- TASK
Whenever the string "Skincare" turns up in a line of the data below, copy that line.

- SUPPLIED MATERIAL
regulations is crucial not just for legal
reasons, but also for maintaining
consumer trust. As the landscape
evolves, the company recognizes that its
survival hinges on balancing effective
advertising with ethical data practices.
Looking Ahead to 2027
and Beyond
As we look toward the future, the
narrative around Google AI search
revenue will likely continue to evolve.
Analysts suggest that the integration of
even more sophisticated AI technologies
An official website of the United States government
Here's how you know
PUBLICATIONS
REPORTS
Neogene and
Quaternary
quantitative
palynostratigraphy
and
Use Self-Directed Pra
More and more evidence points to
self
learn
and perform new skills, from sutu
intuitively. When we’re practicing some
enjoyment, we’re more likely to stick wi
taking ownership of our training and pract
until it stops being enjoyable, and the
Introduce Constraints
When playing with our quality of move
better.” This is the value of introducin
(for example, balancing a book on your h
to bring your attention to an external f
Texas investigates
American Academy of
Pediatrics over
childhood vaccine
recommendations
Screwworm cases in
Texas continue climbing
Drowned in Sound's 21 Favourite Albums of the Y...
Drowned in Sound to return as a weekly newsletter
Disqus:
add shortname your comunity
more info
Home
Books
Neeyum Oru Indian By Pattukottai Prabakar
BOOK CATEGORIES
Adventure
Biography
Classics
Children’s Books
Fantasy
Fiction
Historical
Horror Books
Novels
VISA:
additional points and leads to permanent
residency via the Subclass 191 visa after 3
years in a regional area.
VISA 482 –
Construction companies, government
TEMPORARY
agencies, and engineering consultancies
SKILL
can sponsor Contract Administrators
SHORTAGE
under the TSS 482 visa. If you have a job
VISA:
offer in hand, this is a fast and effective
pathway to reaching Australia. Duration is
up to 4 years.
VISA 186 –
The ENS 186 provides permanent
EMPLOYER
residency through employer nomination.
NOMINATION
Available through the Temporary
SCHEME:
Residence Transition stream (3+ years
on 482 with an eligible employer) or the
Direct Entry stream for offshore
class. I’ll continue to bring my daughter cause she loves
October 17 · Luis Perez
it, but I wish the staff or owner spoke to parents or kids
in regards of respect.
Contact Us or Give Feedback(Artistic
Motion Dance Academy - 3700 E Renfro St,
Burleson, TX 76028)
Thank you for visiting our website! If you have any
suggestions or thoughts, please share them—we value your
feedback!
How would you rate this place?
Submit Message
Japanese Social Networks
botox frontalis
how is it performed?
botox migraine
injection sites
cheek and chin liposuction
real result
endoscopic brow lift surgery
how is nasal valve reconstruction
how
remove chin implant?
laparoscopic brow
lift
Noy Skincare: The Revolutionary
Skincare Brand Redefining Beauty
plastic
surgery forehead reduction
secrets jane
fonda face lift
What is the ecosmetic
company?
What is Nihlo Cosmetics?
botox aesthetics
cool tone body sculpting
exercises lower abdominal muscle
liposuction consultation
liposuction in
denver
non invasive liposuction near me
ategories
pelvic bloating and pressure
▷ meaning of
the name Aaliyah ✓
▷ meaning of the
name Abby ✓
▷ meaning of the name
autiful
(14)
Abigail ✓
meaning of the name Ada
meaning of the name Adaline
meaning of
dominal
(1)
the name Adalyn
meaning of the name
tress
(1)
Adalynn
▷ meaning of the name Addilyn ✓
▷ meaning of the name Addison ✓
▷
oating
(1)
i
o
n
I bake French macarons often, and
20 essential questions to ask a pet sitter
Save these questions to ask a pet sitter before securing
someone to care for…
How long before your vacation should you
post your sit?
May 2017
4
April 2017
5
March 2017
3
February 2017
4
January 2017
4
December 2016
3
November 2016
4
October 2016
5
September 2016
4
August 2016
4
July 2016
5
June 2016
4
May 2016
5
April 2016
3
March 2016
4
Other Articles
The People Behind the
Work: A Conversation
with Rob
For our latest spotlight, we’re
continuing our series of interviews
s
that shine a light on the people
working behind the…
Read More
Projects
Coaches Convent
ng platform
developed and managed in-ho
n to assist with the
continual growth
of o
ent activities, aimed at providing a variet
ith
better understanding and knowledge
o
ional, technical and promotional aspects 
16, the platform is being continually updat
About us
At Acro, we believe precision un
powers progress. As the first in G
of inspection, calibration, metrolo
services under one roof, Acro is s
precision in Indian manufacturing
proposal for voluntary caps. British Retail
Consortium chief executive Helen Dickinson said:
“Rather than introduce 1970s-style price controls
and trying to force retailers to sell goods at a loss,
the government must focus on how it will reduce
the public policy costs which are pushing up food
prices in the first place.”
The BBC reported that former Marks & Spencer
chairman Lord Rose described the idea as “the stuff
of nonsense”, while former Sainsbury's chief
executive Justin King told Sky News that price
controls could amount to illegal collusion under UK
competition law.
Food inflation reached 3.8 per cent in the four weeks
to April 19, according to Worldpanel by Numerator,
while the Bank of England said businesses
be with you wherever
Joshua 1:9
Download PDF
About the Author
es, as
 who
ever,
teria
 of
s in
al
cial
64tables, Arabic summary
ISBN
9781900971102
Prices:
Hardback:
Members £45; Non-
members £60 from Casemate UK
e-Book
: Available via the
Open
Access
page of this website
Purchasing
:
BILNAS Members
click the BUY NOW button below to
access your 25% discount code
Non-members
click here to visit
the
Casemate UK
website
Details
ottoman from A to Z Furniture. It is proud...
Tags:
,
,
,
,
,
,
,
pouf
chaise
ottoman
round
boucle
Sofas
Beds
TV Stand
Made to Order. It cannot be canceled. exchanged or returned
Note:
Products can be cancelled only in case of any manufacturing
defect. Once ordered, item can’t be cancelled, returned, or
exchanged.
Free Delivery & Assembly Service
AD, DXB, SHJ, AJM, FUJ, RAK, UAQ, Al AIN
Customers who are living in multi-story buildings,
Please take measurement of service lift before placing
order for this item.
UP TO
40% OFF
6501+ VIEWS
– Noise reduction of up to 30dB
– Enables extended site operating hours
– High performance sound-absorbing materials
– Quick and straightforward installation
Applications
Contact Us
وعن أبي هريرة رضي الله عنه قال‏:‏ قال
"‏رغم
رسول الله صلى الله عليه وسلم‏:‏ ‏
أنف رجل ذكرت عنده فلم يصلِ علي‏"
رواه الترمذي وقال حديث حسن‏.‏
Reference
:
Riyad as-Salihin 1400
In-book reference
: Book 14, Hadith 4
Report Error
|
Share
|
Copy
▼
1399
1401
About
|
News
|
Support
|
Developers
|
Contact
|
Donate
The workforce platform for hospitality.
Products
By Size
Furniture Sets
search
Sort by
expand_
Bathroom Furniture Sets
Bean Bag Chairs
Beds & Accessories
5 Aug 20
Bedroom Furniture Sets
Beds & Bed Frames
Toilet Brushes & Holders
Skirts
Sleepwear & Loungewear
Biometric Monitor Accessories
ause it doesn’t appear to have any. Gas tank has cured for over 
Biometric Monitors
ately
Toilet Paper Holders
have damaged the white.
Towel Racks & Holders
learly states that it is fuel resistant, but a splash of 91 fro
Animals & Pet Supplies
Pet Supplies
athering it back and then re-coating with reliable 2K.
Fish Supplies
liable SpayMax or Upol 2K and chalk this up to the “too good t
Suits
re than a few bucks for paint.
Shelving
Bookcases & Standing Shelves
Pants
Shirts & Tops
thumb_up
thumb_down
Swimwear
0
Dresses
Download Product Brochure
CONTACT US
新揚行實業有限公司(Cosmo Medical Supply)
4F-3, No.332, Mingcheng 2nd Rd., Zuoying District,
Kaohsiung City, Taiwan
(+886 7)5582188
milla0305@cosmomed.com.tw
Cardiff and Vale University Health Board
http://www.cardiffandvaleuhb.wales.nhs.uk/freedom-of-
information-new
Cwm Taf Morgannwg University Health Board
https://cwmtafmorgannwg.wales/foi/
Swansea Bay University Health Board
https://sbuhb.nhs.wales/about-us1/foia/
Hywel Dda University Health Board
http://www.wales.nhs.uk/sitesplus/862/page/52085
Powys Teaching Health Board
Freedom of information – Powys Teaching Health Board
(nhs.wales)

- ANSWER SPACE
Noy Skincare: The Revolutionary
Skincare Brand Redefining Beauty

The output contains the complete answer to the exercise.